The need for a realistic savings philosophy in the modern investment climate
03 June 2013 | Magazine Archives FAnews & FAnuus | Investments | Martin Riekert, Momentum Wealth
National Savings Month is upon us and the message remains: a financially secure future is within everyone’s reach. Yet very few clients know how to make this their own. However, this can be achieved with a thorough understanding of the market.
According to recent research that Momentum conducted among consumers, most people realise that they should save for retirement. What is holding them back are high levels of debt, which directly affects their ability to save, but more importantly, their lack of access to appropriate information and knowledge on where to start and how to invest their savings optimally.
The answer seems simple: we need to coach our clients about the advantages of realistic retirement planning to enable them to make informed decisions and wise choices.
However, in practice and in a nutshell, a comfortable retirement requires a changed client savings mindset. Ideally you should not base your planning on what your clients think they can afford to invest or save, but rather on what they need to invest. Every budget is different, but once your client base understands the basic principles of careful planning, they will want to find available cash to put away. We know that even if they start with a small amount, they can always increase it over time and slowly build their investment capacity. The bottom line is that the foundation of any successful retirement plan is for clients to know their individual desired income and capital needs upon retirement.
Hype vs. savings culture
‘Saving events’ like retirement annuïties season in February and National Savings Month in July, when there is a particular focus on retirement planning and saving, aim to help foster a culture of savings among all South Africans. They provide you with an ideal opportunity to have meaningful discussions with clients around their savings needs and goals.
We should all support such initiatives that encourage people to take charge of their own financial future, especially when it deals with the longer term savings need of most South Africans: to provide for a sustainable retirement. Ideally this should take priority in any personal financial plan.
Long-term goal setting
It is essential to make your clients’ retirement goals tangible by calculating how much money they are likely to need by the time they retire to fund their post-retirement living expenses. You can then determine and effectively close the gap between their existing provision and their goal, based on your clients’ financial means and the time they have at their disposal. In addition, monitoring their progress over time will make sure that they
reach their goals, making the necessary adjustments when they need them.
A time-tested approach
There is no quick fix.
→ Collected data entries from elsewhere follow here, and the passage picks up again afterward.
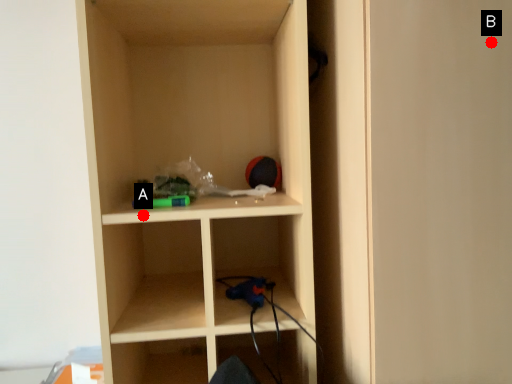 Question: Two points are circled on the image, labeled by A and B beside each circle. Which point is closer to the camera?

Choices:
 (A) A is closer
 (B) B is closer

Answer: (B) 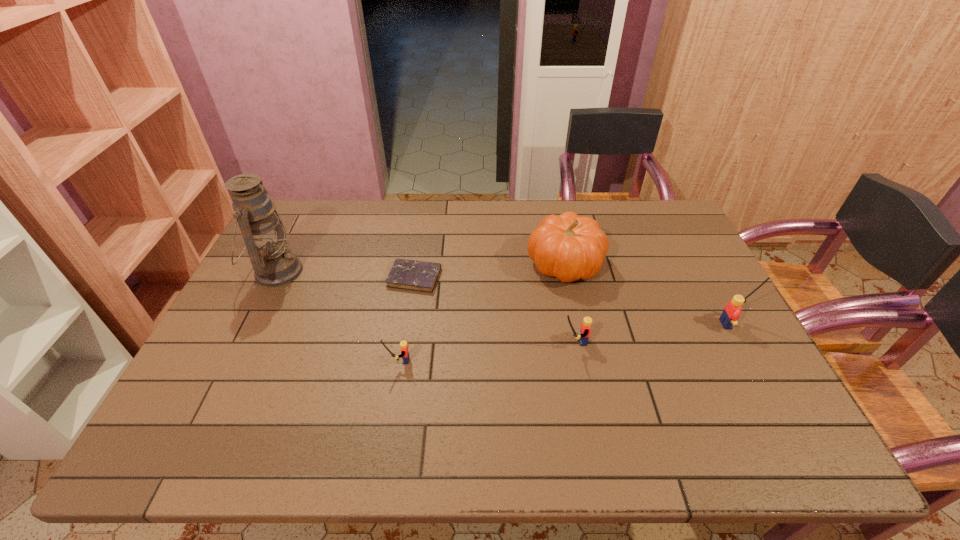 This screenshot has width=960, height=540. I want to click on Lego that is the second closest to the shortest object, so click(x=585, y=328).

Find the location of a particular element. The image size is (960, 540). Lego that stands as the closest to the rightmost Lego is located at coordinates (585, 328). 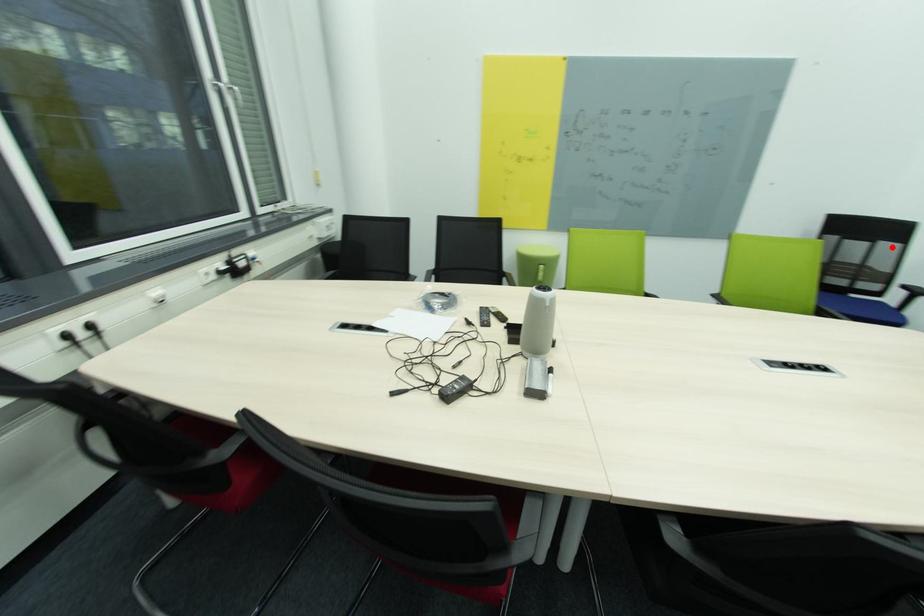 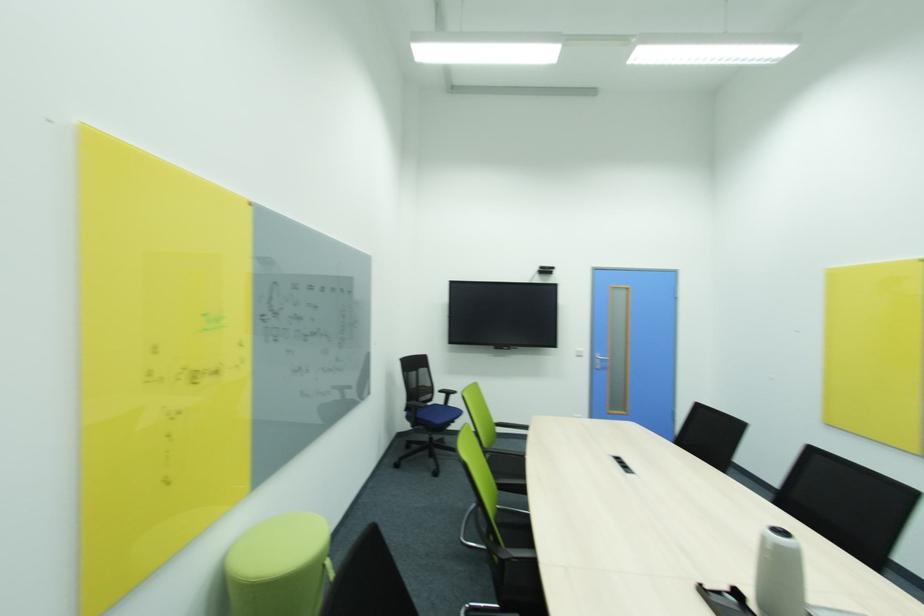 Question: I am providing you with two images of the same scene from different viewpoints. Given a red point in image1, look at the same physical point in image2. Is it:

Choices:
 (A) Closer to the viewpoint
 (B) Farther from the viewpoint

Answer: (A)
It is a process of setting realistic goals, crafting an equally realistic plan to achieve this, and then sticking to it.
Time in the market is your friend, other than timing the market. It is very important that your clients understand the power of compound growth and why they must give their investment time to make full use of this wonder. Exercising patience, sticking to an investment strategy, and planning through ups and downs for as long as possible is what it will take.
In fact, the major destroyer of investment value is people’s own emotions that, more often than not, lead to irrational investment decisions.
Your ability to help your clients manage their emotions when it comes to their investment decisions may prove to be very valuable in turbulent times.
It’s a journey
Just as you do not have to be a mechanical engineer to travel successfully on the Gautrain from point A to point B, so do your clients not have to be investment experts to successfully complete their financial wellness journey from their first pay cheque to retirement.
What they need to do is face the facts, decide how they want to live once they retire, and start working on a realistic plan, one they can stick to, based on their means and your sound financial advice.